Department of Chemistry, University of California, Berkeley, California 94720, United States.
Department of Chemistry, University of Pittsburgh, Pittsburgh, Pennsylvania 15260, United States.
J Am Chem Soc. 2021 Sep 1;143(34):13759-13768. doi: 10.1021/jacs.1c05769. Epub 2021 Aug 16.

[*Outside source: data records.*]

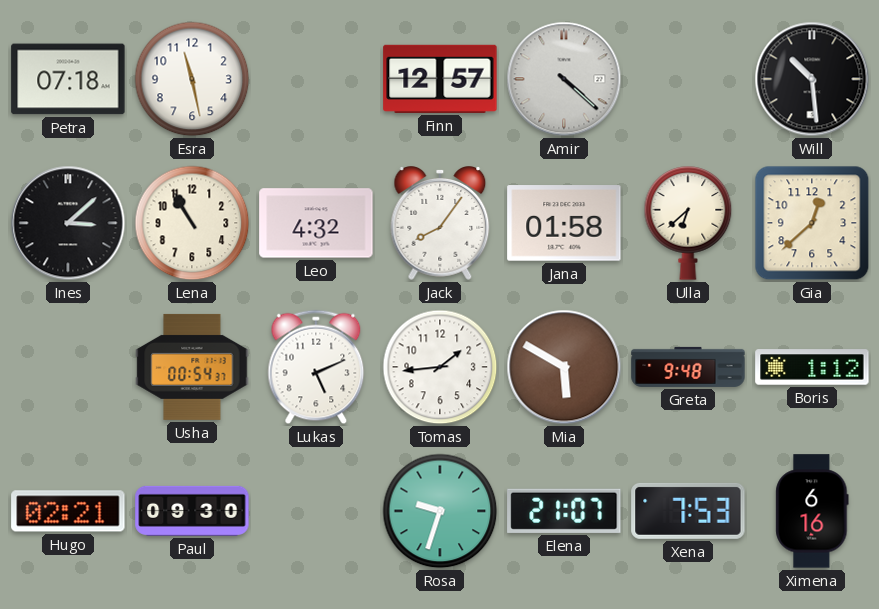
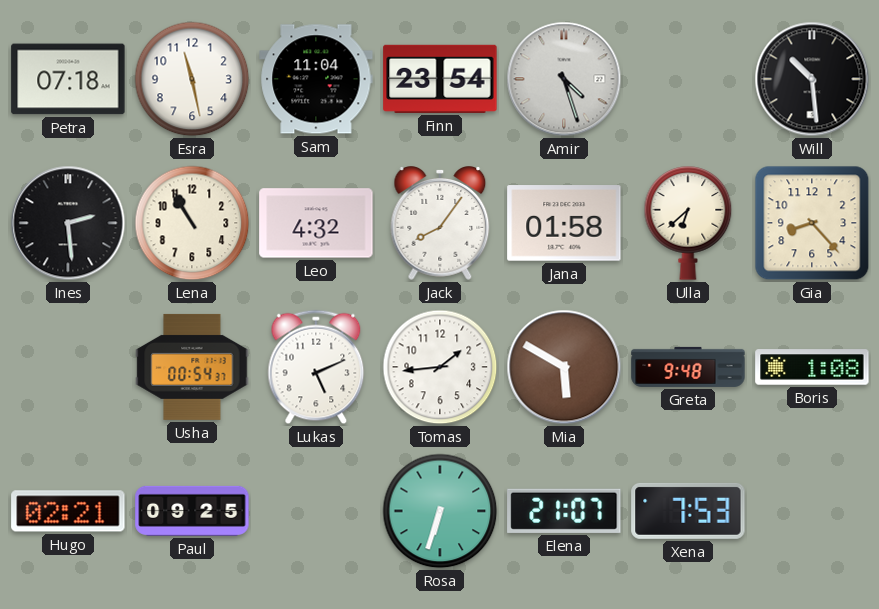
Sam: none -> 11:04
Finn: 12:57 -> 23:54
Amir: 4:22 -> 4:27
Ines: 3:08 -> 2:29
Gia: 12:38 -> 8:23
Boris: 1:12 -> 1:08
Paul: 09:30 -> 09:25
Rosa: 9:33 -> 6:33
Ximena: 6:16 -> none
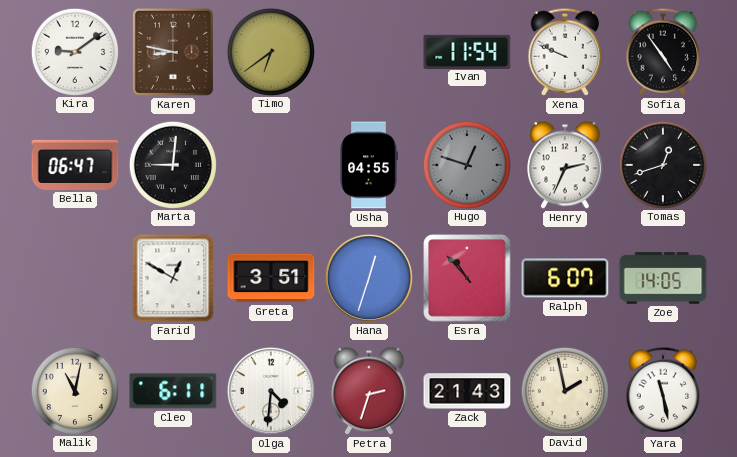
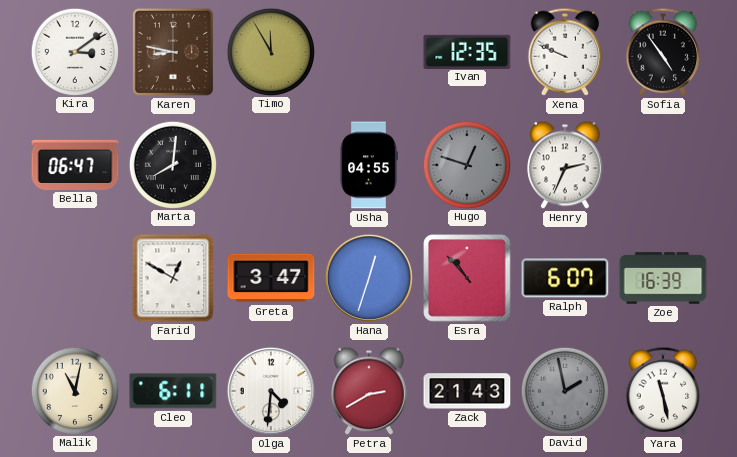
Kira: 9:09 -> 3:09
Timo: 6:39 -> 11:55
Ivan: 11:54 -> 12:35
Marta: 9:01 -> 8:01
Tomas: 12:42 -> none
Greta: 3:51 -> 3:47
Zoe: 14:05 -> 16:39
Petra: 2:33 -> 2:40
David dial: cream -> grey
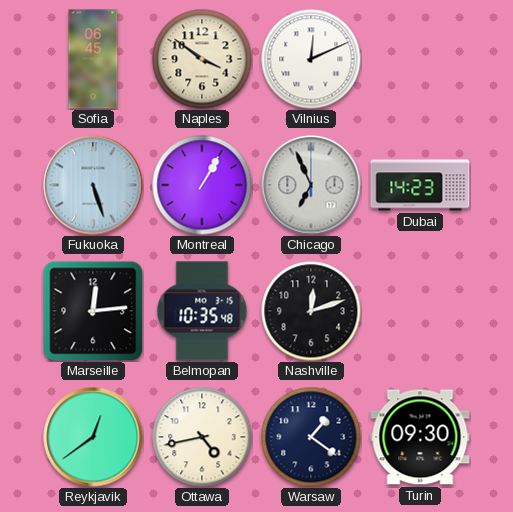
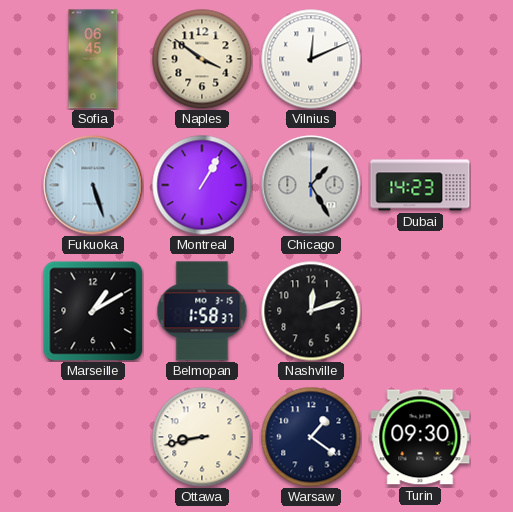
Chicago: 6:56 -> 1:25
Marseille: 12:14 -> 1:10
Belmopan: 10:35 -> 1:58
Reykjavik: 12:39 -> none
Ottawa: 4:43 -> 8:43
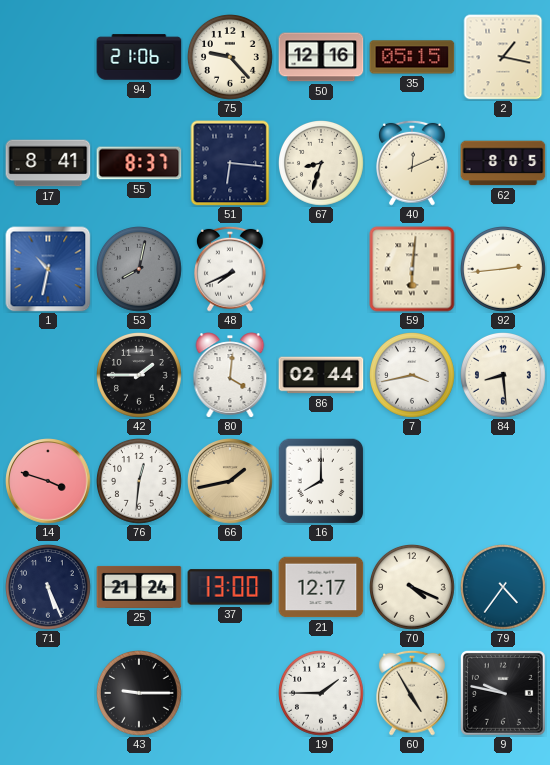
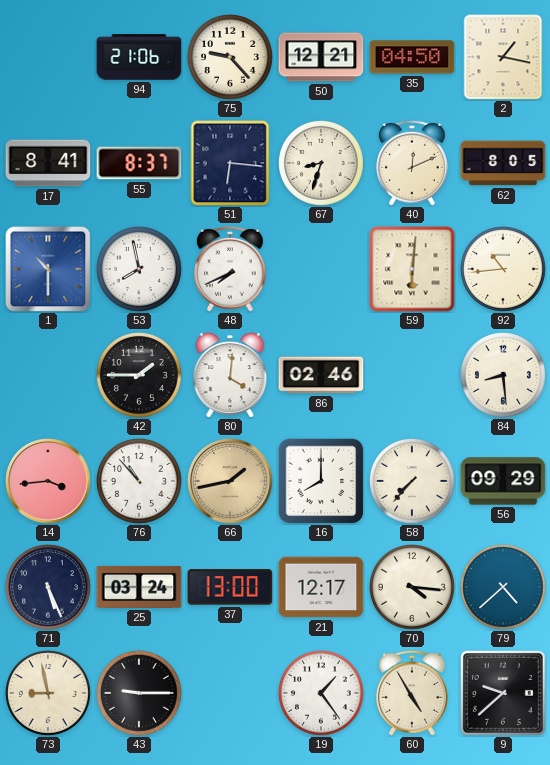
50: 12:16 -> 12:21
35: 05:15 -> 04:50
1: 10:32 -> 10:30
53: 8:02 -> 7:58
53 dial: grey -> white
92: 2:44 -> 10:44
86: 02:44 -> 02:46
7: 3:43 -> none
14: 3:48 -> 3:44
76: 12:31 -> 10:53
58: none -> 7:37
56: none -> 09:29
25: 21:24 -> 03:24
70: 4:19 -> 4:16
79: 4:36 -> 4:38
73: none -> 8:58
19: 1:45 -> 1:24
9: 9:47 -> 9:38
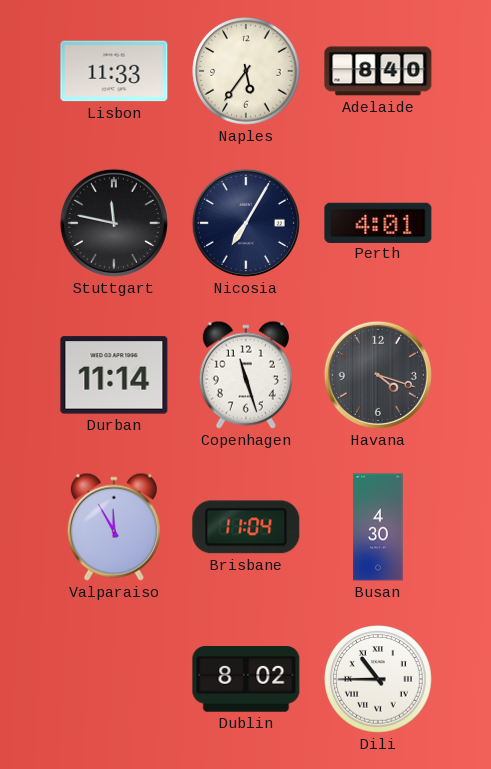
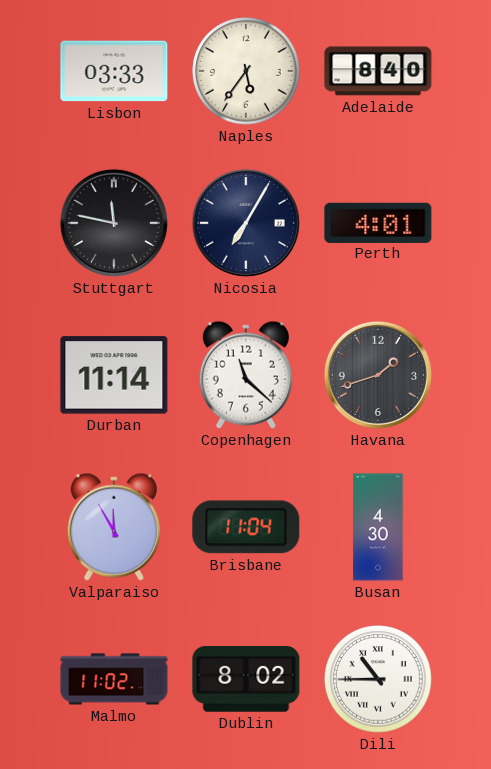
Lisbon: 11:33 -> 03:33
Copenhagen: 11:27 -> 11:22
Havana: 4:18 -> 1:42
Malmo: none -> 11:02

Herein we report the copper-catalyzed silylation of propargylic difluorides to generate axially chiral, tetrasubstituted monofluoroallenes in both good yields (27 examples >80%) and enantioselectivities (82-98% ee). Compared to previously reported synthetic routes to axially chiral allenes (ACAs) from prochiral substrates, a mechanistically distinct reaction has been developed: the enantiodiscrimination between enantiotopic fluorides to set an axial stereocenter. DFT calculations and vibrational circular dichroism (VCD) suggest that β-fluoride elimination from an alkenyl copper intermediate likely proceeds through a -β-fluoride elimination pathway rather than an -elimination pathway. The effects of the C1-symmetric Josiphos-derived ligand on reactivity and enantioselectivity were investigated. Not only does this report showcase that alkenyl copper species (like their alkyl counterparts) can undergo β-fluoride elimination, but this elimination can be achieved in an enantioselective fashion.
在此,我们报告了铜催化的炔丙基二氟化物的硅化反应,以高产率(27 个实例>80%)和对映选择性(82-98%ee)生成轴手性的四取代单氟烯丙基。与以前报道的从前手性底物合成轴手性烯丙基(ACAs)的方法相比,开发了一种具有不同机制的反应:对映异位氟化物之间的对映选择性消除以设置轴向立体中心。DFT 计算和振动圆二色性(VCD)表明,烯丙基铜中间体中β-氟化物的消除可能通过β-氟化物消除途径而不是消除途径进行。研究了 C1 对称的 Josiphos 衍生配体对反应性和对映选择性的影响。本报告不仅展示了烯丙基铜物种(与它们的烷基对应物一样)可以进行β-氟化物消除,而且可以以对映选择性的方式实现这种消除。